TASK PROMPT:
Would you work out how many of the lines below hold "Littré" and reply with nothing but the number?

GIVEN RECORDS START

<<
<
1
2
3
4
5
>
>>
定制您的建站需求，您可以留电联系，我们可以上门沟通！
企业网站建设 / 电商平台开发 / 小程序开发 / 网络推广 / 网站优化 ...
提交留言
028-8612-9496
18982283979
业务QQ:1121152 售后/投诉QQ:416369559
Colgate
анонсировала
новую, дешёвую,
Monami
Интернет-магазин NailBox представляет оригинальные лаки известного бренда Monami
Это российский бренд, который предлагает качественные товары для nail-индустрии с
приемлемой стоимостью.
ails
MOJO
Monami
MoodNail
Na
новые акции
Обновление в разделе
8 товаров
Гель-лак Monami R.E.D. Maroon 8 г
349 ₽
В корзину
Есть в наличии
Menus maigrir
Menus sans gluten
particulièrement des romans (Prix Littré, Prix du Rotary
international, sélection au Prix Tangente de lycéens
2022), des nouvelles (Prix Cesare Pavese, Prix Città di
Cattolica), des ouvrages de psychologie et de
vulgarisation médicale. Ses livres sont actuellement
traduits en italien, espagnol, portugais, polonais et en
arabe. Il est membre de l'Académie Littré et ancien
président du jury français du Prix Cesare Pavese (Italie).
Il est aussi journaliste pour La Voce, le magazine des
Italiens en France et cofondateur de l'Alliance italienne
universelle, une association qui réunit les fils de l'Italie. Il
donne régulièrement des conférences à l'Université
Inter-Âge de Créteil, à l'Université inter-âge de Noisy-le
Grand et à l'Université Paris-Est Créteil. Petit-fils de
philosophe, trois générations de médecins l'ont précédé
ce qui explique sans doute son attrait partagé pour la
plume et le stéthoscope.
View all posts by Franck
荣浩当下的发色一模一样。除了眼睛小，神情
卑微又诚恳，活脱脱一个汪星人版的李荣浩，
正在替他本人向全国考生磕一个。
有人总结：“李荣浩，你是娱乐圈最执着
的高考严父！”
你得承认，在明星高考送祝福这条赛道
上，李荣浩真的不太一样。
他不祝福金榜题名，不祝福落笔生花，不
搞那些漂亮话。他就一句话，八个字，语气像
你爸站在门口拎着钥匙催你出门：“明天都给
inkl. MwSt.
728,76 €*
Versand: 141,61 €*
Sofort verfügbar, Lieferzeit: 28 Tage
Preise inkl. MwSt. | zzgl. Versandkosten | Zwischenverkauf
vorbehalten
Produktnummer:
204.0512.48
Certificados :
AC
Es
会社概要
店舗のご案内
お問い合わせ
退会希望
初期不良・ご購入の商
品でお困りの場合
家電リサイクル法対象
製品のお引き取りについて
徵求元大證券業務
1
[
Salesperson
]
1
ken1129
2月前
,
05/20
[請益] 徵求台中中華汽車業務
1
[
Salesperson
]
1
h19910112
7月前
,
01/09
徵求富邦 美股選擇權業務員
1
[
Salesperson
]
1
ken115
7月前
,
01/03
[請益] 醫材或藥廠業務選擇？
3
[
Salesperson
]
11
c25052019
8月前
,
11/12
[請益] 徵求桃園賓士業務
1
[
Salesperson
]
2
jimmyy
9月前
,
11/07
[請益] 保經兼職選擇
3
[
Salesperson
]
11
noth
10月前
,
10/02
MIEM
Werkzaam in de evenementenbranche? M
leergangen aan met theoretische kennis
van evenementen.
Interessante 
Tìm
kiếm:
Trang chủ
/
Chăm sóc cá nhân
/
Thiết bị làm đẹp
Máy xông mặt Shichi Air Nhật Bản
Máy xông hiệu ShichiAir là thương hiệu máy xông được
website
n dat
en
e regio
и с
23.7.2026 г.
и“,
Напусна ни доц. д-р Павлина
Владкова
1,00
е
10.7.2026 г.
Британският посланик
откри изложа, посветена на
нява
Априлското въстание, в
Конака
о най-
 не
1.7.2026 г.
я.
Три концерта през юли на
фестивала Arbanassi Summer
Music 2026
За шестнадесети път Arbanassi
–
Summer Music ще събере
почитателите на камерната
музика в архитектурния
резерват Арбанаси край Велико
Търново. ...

GIVEN RECORDS END

WRITTEN RESPONSE:
2